MATERIALS PROVIDED:
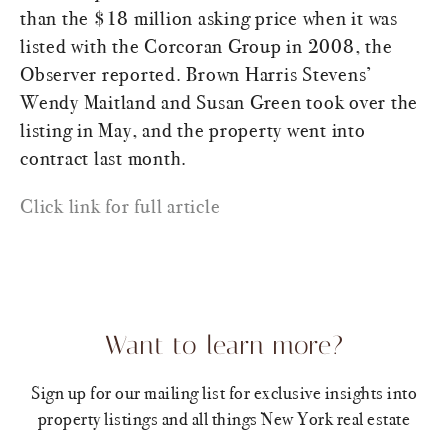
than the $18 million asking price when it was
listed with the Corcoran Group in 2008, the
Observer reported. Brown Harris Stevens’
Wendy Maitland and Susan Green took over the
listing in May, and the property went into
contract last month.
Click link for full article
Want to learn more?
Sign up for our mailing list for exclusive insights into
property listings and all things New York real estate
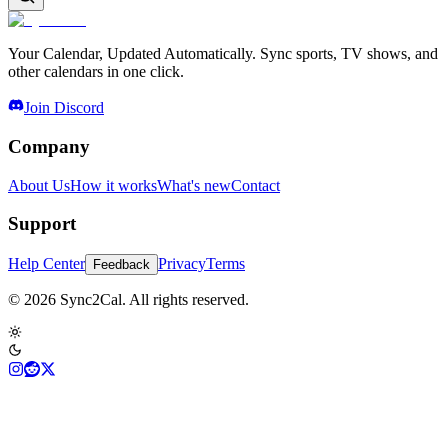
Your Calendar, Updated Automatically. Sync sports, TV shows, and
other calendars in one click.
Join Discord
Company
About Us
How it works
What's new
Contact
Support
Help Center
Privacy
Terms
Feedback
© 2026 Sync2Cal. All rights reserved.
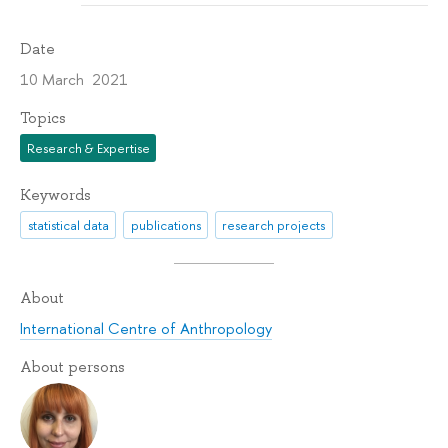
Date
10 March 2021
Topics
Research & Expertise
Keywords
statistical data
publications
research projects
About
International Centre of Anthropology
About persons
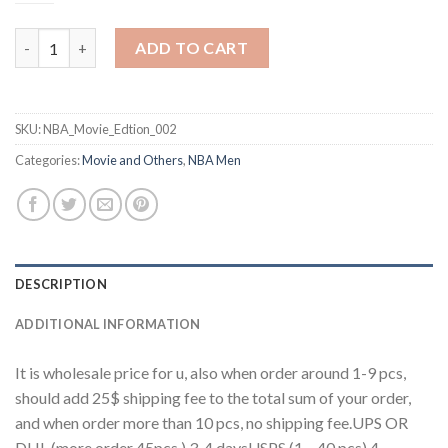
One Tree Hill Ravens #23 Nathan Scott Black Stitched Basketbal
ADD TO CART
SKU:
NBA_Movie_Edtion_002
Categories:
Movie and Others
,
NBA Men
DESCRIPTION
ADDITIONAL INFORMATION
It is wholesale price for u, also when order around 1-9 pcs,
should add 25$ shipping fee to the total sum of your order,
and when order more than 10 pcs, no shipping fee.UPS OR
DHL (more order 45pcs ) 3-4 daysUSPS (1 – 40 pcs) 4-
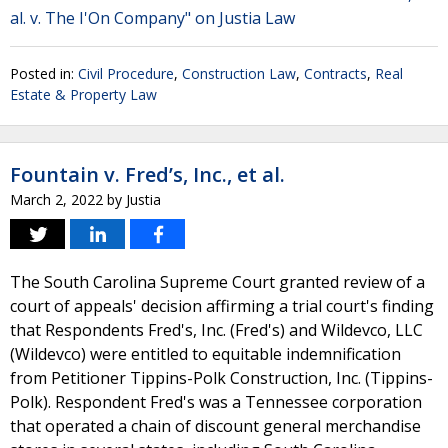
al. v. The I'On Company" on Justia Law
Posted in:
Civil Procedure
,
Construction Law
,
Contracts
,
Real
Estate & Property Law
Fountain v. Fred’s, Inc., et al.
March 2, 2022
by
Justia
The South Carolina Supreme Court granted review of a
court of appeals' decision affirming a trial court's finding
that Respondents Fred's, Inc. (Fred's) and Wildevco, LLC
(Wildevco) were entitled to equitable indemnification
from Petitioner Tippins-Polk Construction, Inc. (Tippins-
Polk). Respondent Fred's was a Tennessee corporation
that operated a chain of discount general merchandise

---

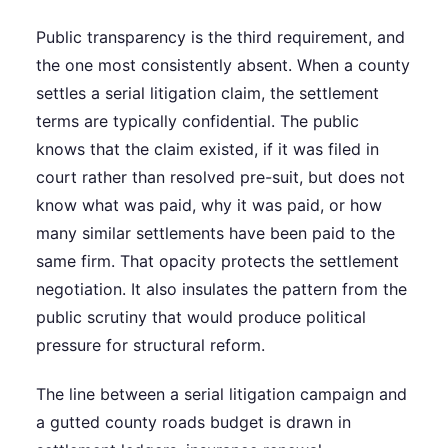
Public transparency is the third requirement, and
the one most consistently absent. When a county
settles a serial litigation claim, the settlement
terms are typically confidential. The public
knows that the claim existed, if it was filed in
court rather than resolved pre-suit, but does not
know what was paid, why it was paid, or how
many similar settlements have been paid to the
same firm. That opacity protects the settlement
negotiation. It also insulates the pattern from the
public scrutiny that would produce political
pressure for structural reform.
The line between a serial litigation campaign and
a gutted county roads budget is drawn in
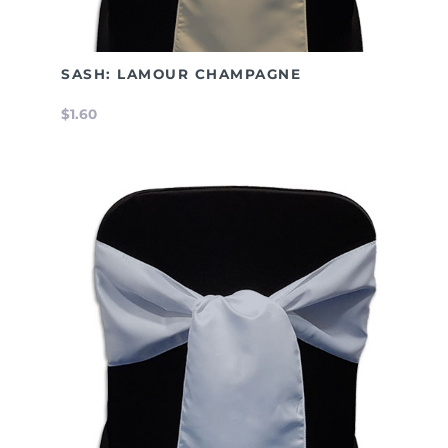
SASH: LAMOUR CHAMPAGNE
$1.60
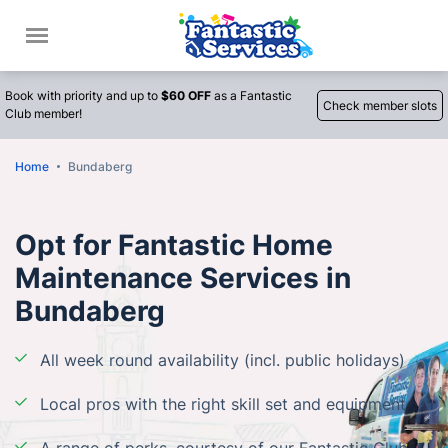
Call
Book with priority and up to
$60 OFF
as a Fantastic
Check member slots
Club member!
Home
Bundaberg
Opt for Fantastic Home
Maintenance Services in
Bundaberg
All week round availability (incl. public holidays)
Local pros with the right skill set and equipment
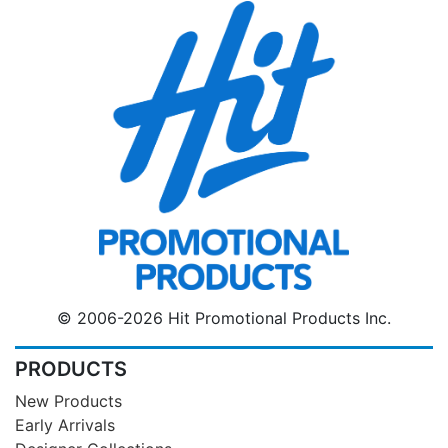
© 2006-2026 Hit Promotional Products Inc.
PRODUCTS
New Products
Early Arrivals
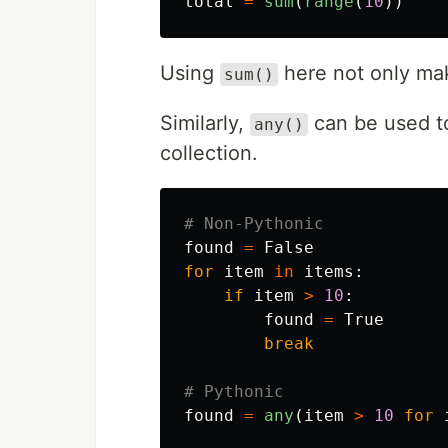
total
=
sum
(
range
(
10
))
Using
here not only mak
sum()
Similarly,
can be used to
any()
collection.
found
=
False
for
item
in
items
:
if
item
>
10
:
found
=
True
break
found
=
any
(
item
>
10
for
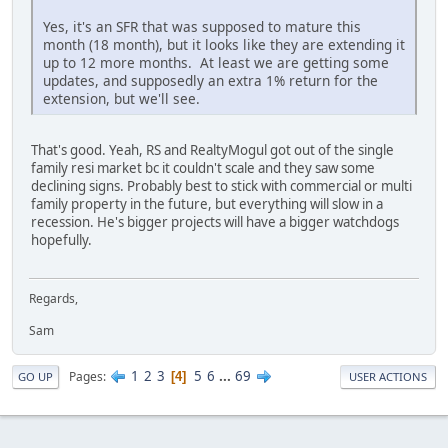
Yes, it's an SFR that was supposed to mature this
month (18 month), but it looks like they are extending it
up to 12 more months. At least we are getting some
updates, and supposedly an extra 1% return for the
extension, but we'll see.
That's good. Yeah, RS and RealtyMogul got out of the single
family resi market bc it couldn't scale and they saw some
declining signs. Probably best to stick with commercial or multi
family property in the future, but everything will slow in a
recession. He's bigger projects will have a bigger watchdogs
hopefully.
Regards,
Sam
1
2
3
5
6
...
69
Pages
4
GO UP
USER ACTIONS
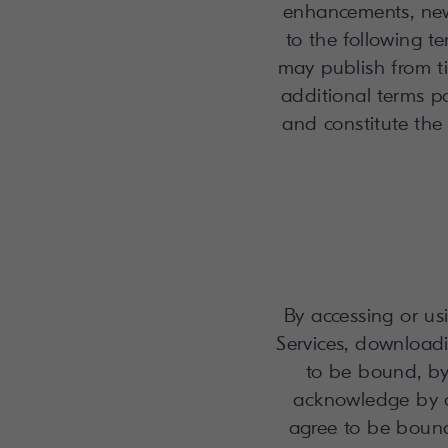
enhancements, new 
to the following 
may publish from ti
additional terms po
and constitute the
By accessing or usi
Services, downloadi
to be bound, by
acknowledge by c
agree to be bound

...

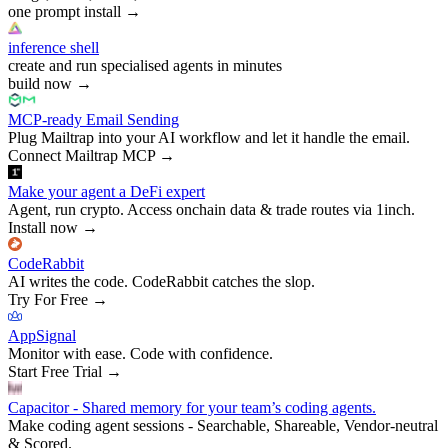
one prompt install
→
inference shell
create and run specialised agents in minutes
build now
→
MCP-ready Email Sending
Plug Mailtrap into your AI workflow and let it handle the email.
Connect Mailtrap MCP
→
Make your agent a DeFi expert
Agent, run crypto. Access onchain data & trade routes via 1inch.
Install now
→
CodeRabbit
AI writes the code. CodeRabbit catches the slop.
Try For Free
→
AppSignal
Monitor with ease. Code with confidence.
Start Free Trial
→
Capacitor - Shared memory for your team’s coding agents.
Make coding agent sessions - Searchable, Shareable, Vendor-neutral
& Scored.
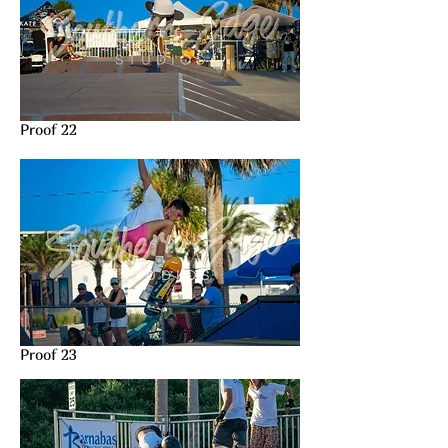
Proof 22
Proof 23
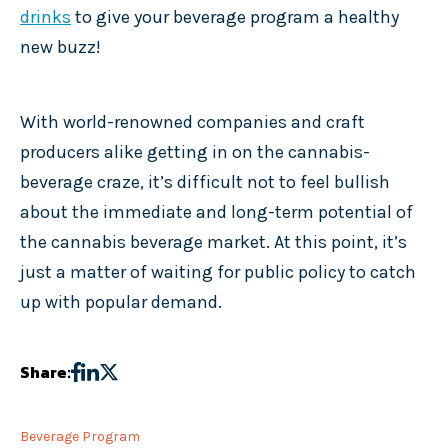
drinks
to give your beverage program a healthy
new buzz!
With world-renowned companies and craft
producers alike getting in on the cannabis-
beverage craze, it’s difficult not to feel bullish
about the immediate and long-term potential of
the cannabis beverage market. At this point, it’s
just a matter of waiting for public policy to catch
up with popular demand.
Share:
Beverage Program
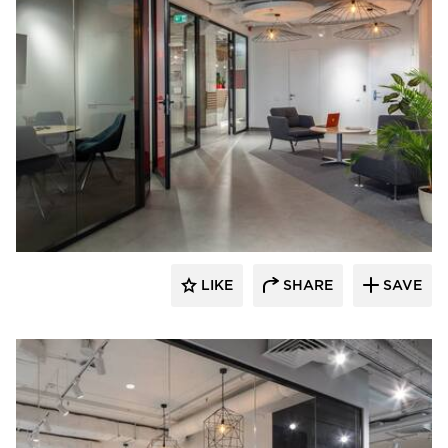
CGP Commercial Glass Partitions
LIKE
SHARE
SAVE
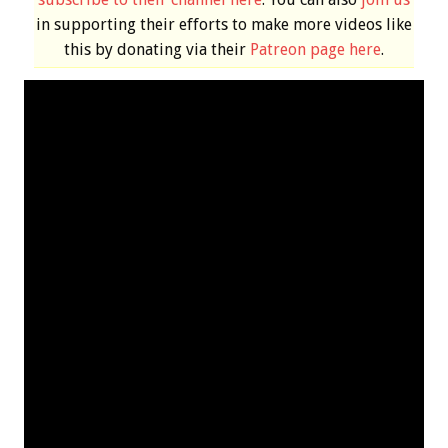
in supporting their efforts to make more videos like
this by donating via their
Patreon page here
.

ACTIVITY:
The records are given above. Copy each line in them that holds "claim".

SOLVED EXERCISE:
settles a serial litigation claim, the settlement
knows that the claim existed, if it was filed in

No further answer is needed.